L’aide très insuffisante de la communauté internationale alliée aux obstacles érigés par le gouvernement jordanien font que des réfugié-e-s syrien-ne-s ne peuvent pas accéder aux services de santé et à d’autres services vitaux, écrit Amnesty International dans un nouveau rapport rendu public à l’approche d’une réunion de haut niveau sur le partage des responsabilités pour les réfugiés syriens.

Intitulé Jordanie. Des réfugié-e-s syrien-ne-s doivent lutter pour accéder aux soins de santé,
ce rapport (résumé en français disponible ici) présente des cas de réfugiés qui ont besoin de soins d’urgence pour des blessures causées durant le conflit en Syrie et sont refoulés à la frontière jordanienne. Certains ont succombé à leurs blessures. Le rapport met également en lumière le fait que de nombreux réfugiés syriens qui vivent en dehors des camps ne sont pas en mesure de payer des soins médicaux depuis que les autorités ont imposé de nouveaux frais en novembre 2014, ou n’ont pas les papiers requis pour avoir le droit d’en bénéficier.

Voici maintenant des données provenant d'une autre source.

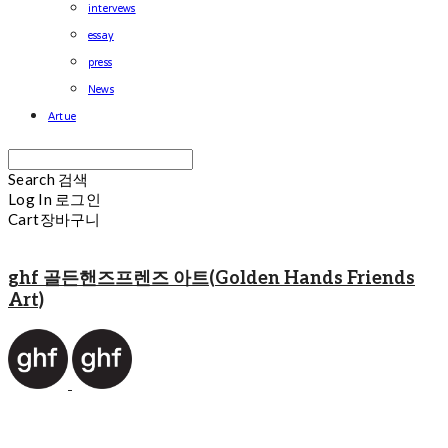
intervews
essay
press
News
Artue
Search
검색
Log In
로그인
Cart
장바구니
ghf 골든핸즈프렌즈 아트(Golden Hands Friends
Art)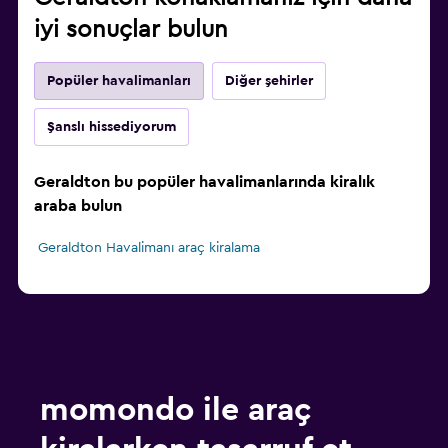
iyi sonuçlar bulun
Popüler havalimanları
Diğer şehirler
Şanslı hissediyorum
Geraldton bu popüler havalimanlarında kiralık
araba bulun
Geraldton Havalimanı araç kiralama
momondo ile araç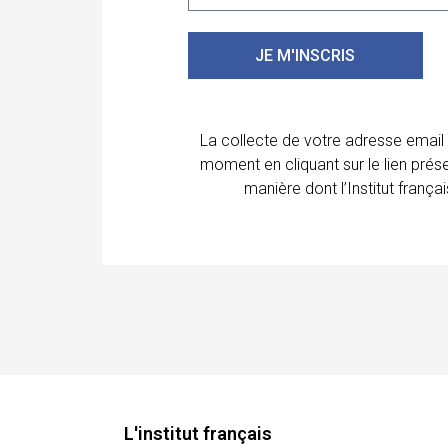
JE M'INSCRIS
La collecte de votre adresse email
moment en cliquant sur le lien prés
manière dont l’Institut franç
L'institut français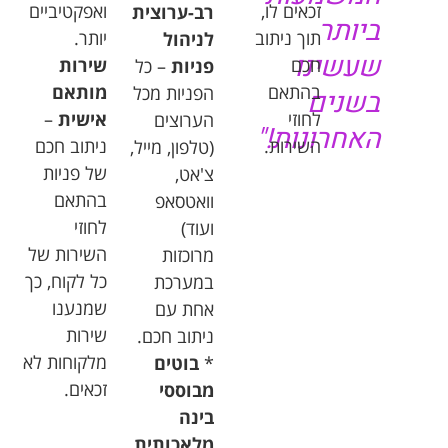
זכאים
לו
,
ואפקטיביים
רב
-
ערוצית
ביותר
תוך
ניתוב
יותר
.
לניהול
שעשינו
חכם
שירות
פניות
–
כל
בהתאם
מותאם
הפניות
מכל
בשנים
לחוזי
אישית
–
הערוצים
האחרונות
!"
השירות
.
ניתוב
חכם
(
טלפון
,
מייל
,
של
פניות
צ
'
אט
,
בהתאם
וואטסאפ
לחוזי
ועוד
)
השירות
של
מרוכזות
כל
לקוח
,
כך
במערכת
שמנענו
אחת
עם
שירות
ניתוב
חכם
.
מלקוחות
לא
*
בוטים
זכאים
.
מבוססי
בינה
מלאכותית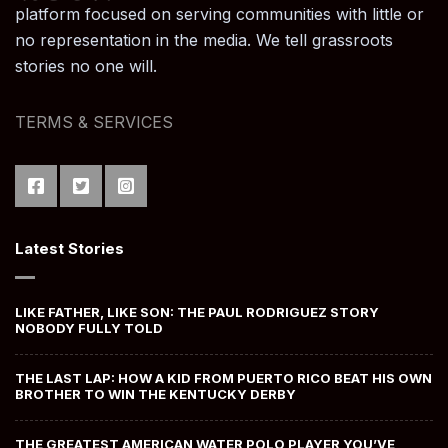
platform focused on serving communities with little or
no representation in the media. We tell grassroots
stories no one will.
TERMS & SERVICES
Latest Stories
LIKE FATHER, LIKE SON: THE PAUL RODRIGUEZ STORY
NOBODY FULLY TOLD
THE LAST LAP: HOW A KID FROM PUERTO RICO BEAT HIS OWN
BROTHER TO WIN THE KENTUCKY DERBY
THE GREATEST AMERICAN WATER POLO PLAYER YOU’VE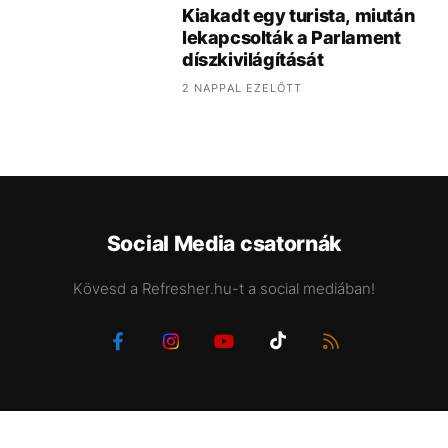
Kiakadt egy turista, miután
lekapcsolták a Parlament
díszkivilágítását
2 NAPPAL EZELŐTT
Social Media csatornák
Kövesd a Refresher.hu-t a social mediában!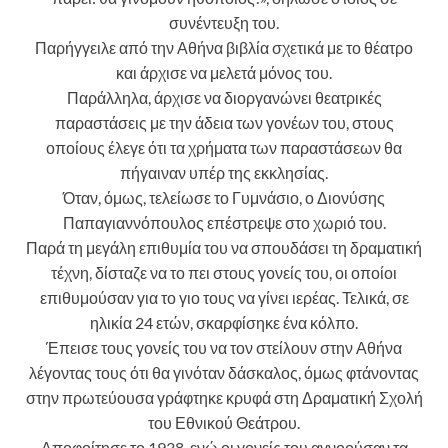
συνέντευξη του.
Παρήγγειλε από την Αθήνα βιβλία σχετικά με το θέατρο
και άρχισε να μελετά μόνος του.
Παράλληλα, άρχισε να διοργανώνει θεατρικές
παραστάσεις με την άδεια των γονέων του, στους
οποίους έλεγε ότι τα χρήματα των παραστάσεων θα
πήγαιναν υπέρ της εκκλησίας.
Όταν, όμως, τελείωσε το Γυμνάσιο, ο Διονύσης
Παπαγιαννόπουλος επέστρεψε στο χωριό του.
Παρά τη μεγάλη επιθυμία του να σπουδάσει τη δραματική
τέχνη, δίσταζε να το πει στους γονείς του, οι οποίοι
επιθυμούσαν για το γιο τους να γίνει ιερέας. Τελικά, σε
ηλικία 24 ετών, σκαρφίσηκε ένα κόλπο.
Έπεισε τους γονείς του να τον στείλουν στην Αθήνα
λέγοντας τους ότι θα γινόταν δάσκαλος, όμως φτάνοντας
στην πρωτεύουσα γράφτηκε κρυφά στη Δραματική Σχολή
του Εθνικού Θεάτρου.
Αποφοίτησε το 1938, ενώ οι γονείς του αγνοούσαν τα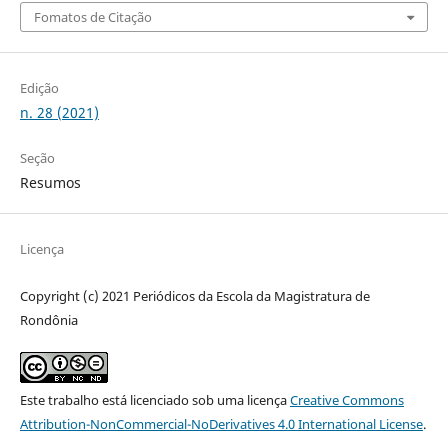
Fomatos de Citação
Edição
n. 28 (2021)
Seção
Resumos
Licença
Copyright (c) 2021 Periódicos da Escola da Magistratura de
Rondônia
Este trabalho está licenciado sob uma licença
Creative Commons
Attribution-NonCommercial-NoDerivatives 4.0 International License
.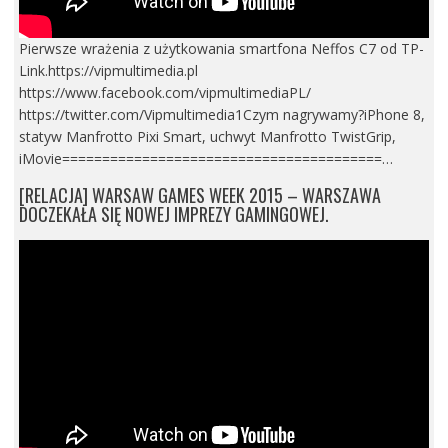
Pierwsze wrażenia z użytkowania smartfona Neffos C7 od TP-
Link.https://vipmultimedia.pl
https://www.facebook.com/vipmultimediaPL/
https://twitter.com/Vipmultimedia1Czym nagrywamy?iPhone 8,
statyw Manfrotto Pixi Smart, uchwyt Manfrotto TwistGrip,
iMovie========================================…
[RELACJA] WARSAW GAMES WEEK 2015 – WARSZAWA
DOCZEKAŁA SIĘ NOWEJ IMPREZY GAMINGOWEJ.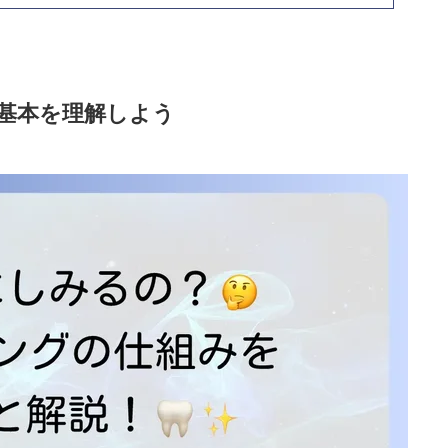
基本を理解しよう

«  En Jordanie, la vaste majorité des réfugiés syriens vivent en dehors des camps dans des zones urbaines, et vivent dans la pauvreté. Ceux qui ont besoin de soins médicaux se heurtent à de nombreux obstacles en raison des longues procédures bureaucratiques et des frais supplémentaires. La Jordanie demande aux patients de s’acquitter de frais qui peuvent sembler peu élevés, mais que la plupart des réfugiés ne peuvent pas régler, car ils ont déjà du mal à nourrir leur famille. Beaucoup se retrouvent donc privés de l’accès aux soins urgents dont ils ont besoin, a déclaré Sherif Elsayed Ali, responsable du programme Droits des réfugié-e-s et des migrant-e-s d’Amnesty International.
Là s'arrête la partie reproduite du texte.